**Exercise directions**. Below this line is a set of entries; quote exactly the lines from the line that contains "would positively impact you, and" to the line that contains "locator/store/726", both lines included.

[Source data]
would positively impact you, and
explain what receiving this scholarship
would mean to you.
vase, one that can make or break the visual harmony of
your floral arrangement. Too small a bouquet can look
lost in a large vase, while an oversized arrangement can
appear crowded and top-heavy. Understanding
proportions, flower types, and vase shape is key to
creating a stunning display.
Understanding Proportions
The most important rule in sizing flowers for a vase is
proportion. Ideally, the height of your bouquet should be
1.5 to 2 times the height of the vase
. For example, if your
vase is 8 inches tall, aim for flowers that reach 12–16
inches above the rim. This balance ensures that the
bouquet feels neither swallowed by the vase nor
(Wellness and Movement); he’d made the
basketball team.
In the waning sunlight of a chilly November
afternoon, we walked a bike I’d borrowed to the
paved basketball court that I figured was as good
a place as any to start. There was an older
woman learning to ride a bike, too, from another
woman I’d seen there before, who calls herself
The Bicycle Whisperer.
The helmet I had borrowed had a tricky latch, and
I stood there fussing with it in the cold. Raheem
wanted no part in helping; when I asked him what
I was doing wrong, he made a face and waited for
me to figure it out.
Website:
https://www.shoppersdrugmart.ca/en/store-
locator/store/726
--
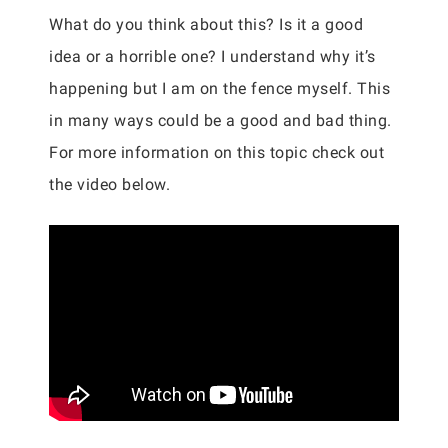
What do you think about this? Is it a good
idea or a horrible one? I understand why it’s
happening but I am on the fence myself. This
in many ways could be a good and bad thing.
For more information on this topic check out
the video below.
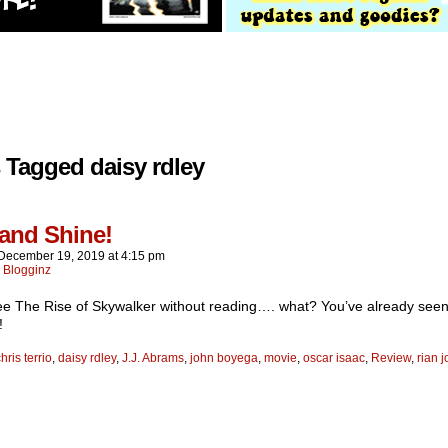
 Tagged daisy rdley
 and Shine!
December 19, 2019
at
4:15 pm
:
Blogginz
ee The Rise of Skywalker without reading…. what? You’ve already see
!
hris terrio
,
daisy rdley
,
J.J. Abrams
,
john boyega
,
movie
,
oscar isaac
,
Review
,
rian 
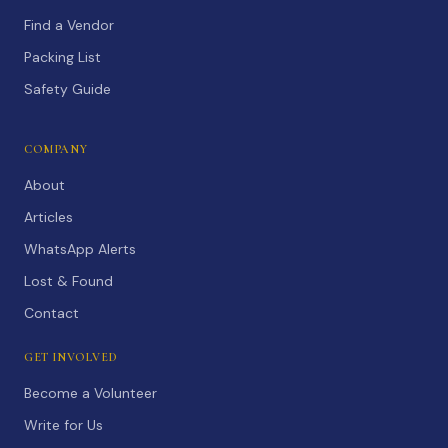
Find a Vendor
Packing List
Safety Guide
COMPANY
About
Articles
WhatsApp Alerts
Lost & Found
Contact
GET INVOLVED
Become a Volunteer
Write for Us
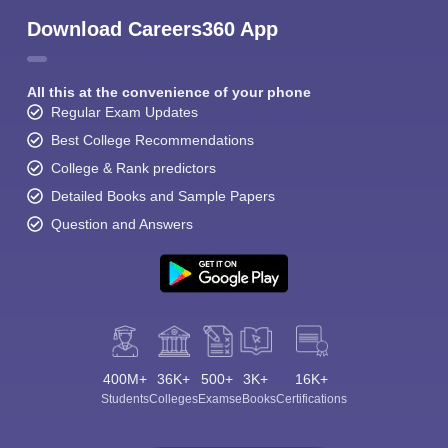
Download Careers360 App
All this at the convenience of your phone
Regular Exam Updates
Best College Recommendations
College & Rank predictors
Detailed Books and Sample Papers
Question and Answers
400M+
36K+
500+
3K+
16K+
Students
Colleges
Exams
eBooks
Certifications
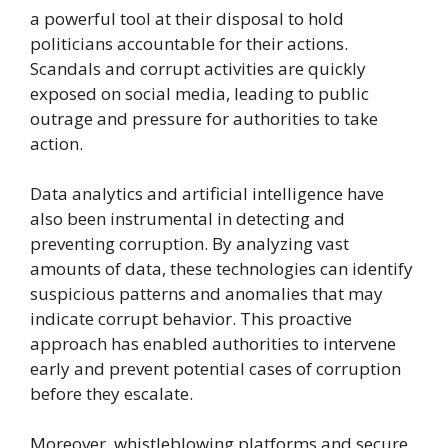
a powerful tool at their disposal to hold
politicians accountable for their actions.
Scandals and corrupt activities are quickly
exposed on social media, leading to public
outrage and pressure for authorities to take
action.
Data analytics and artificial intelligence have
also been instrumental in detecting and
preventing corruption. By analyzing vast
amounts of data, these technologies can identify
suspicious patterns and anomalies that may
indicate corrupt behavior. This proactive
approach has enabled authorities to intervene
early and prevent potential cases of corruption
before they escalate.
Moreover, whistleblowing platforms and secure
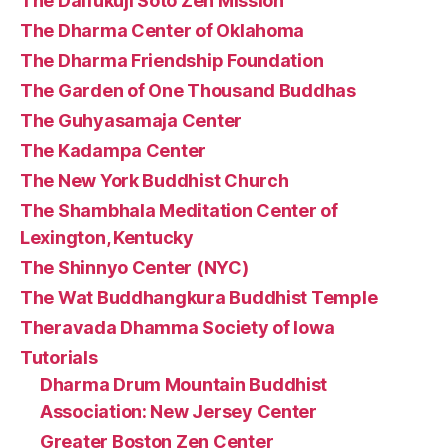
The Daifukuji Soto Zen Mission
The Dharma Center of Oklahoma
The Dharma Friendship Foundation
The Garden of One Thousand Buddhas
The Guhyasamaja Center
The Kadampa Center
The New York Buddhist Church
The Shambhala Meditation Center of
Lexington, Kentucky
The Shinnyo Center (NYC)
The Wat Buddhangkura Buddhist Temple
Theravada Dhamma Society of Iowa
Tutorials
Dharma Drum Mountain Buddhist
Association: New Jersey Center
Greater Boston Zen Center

**Answer to this problem**.
would positively impact you, and
explain what receiving this scholarship
would mean to you.
vase, one that can make or break the visual harmony of
your floral arrangement. Too small a bouquet can look
lost in a large vase, while an oversized arrangement can
appear crowded and top-heavy. Understanding
proportions, flower types, and vase shape is key to
creating a stunning display.
Understanding Proportions
The most important rule in sizing flowers for a vase is
proportion. Ideally, the height of your bouquet should be
1.5 to 2 times the height of the vase
. For example, if your
vase is 8 inches tall, aim for flowers that reach 12–16
inches above the rim. This balance ensures that the
bouquet feels neither swallowed by the vase nor
(Wellness and Movement); he’d made the
basketball team.
In the waning sunlight of a chilly November
afternoon, we walked a bike I’d borrowed to the
paved basketball court that I figured was as good
a place as any to start. There was an older
woman learning to ride a bike, too, from another
woman I’d seen there before, who calls herself
The Bicycle Whisperer.
The helmet I had borrowed had a tricky latch, and
I stood there fussing with it in the cold. Raheem
wanted no part in helping; when I asked him what
I was doing wrong, he made a face and waited for
me to figure it out.
Website:
https://www.shoppersdrugmart.ca/en/store-
locator/store/726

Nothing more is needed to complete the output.